また、番付は宝暦7年(1757年)10月より
判明しているが、それ以前伝わっている四股
名谷風(複数いる)があるが、ここでは宝暦
7年(1757年)10月以降のみを対象とした。
なお、○風の後、改名した者は除外した。
○風というと嘉風、豪風、天風と尾車部屋の
看板になっている。これは師匠が現役時代
名のっていた琴風に由来する。そうなると、
他の部屋が○風とつけにくい状況である。
しかし、○風はかつて案外存在した。ルーツ
をみていこう。
●江戸
濱風(宝暦10年(1760年)10月上段入り)
谷風(安永5年(1776年)10月達ヶ関(だて
がせき)から改名)
天津風(安永6年(1777年)4月出水川(い
ずみがわ)から改名)
沖津風(天明4年(1784年)3月登場 元駒
ヶ嶽)
秋津風(文政12年(1829年)2月鉄生山から
改名)
逐手風=おいてかぜ(天保2年(1831年)
3月黒柳から改名)
天津風(弘化3年(1846年)3月入幕)
浦風(安政5年(1858年)正月熊ヶ谷から
改名)
浦風(慶応2年(1866年)11月白真弓から
改名)
宝暦7年(1757年)10月以降、番付上段で
最初に出てくるのが、濱風である。現在年寄
名になっている。追手風、浦風も同様である。
よく知られているのは、事実上の横綱の祖
谷風である。横綱といっても地位ではなく、
土俵入りをする儀式上の資格であった。谷風
が関脇のとき横綱の免許を与えられた。出水
川(いずみがわ)から改名した天津風は、
天津風より出水川(いずみがわ)としての
ほうが認識されている。江戸期は改名による
○風が多い。
●明治
浦風(明治5年(1872年)4月浦湊から改名)
磯風(明治16年(1883年)1月入幕)
天津風(明治26年(1893年)5月入幕)
松ノ風(明治33年(1900年)1月入幕)
磯風は主に京都相撲と東京相撲を行き来した
力士。
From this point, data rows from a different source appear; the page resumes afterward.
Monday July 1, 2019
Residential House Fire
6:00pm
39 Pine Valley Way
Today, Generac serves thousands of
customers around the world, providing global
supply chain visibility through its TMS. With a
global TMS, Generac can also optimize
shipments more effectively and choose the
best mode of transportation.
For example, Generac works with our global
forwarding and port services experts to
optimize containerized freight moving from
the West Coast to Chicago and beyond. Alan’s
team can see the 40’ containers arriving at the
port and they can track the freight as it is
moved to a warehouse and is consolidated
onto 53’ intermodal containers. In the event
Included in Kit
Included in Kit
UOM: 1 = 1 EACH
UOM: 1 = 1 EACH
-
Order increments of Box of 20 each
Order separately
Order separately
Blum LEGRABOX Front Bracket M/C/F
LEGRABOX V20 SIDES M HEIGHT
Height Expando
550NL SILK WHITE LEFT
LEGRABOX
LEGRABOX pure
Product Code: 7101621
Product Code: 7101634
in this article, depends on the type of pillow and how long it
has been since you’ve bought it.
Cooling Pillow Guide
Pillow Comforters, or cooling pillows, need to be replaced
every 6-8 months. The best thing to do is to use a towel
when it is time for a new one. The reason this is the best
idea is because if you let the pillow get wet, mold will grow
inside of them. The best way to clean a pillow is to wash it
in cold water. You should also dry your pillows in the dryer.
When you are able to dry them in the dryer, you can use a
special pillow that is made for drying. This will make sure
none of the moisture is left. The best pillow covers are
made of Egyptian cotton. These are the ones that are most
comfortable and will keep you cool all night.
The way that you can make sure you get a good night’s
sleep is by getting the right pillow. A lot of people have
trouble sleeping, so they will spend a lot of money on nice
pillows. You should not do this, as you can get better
吉田司家から横綱免許を受けたが、
これは巡業用の横綱で、正式な横綱とは異
なる。
●大正
光風=てるかぜ(大正11年1月入幕)
鬼風(大正13年1月付け出し)
鬼風は大阪相撲の大関でならしたが、ある
事件の責任をとって廃業。その後東京相撲に
転身したさい鬼風として幕内に付け出された。
東京相撲では1度も勝ち越せなかった。
●昭和
神風(昭和17年1月入幕)
岩風(昭和31年5月入幕)
太刀風(昭和32年1月入幕)
天津風(昭和37年1月入幕)
琴風(昭和52年1月入幕)
神風については1度ふれたので下記を参照
いただきたい。
明解神風!
岩風は潜航艇といわれ、徹底してもぐる取り
口だった。怪力でならし、鉄筋ともいわれた。
当時人気漫画だった伊賀の影丸にも岩風と
いう名の忍者が登場し、忘れられない四股名
になった。昭和は63年あったが、○風は5人
とそれほど多くない。
●平成
豪風(平成15年3月入幕)
嘉風(平成18年1月入幕)
皇風=きみかぜ(平成24年5月入幕)
天風(平成28年9月入幕)
平成はすべて元琴風の尾車の弟子であり、
なじみの四股名ばかりである。○風で登場
した四股名は19種24人という結果になった。
ルーツは宝暦までさかのぼることが判明した。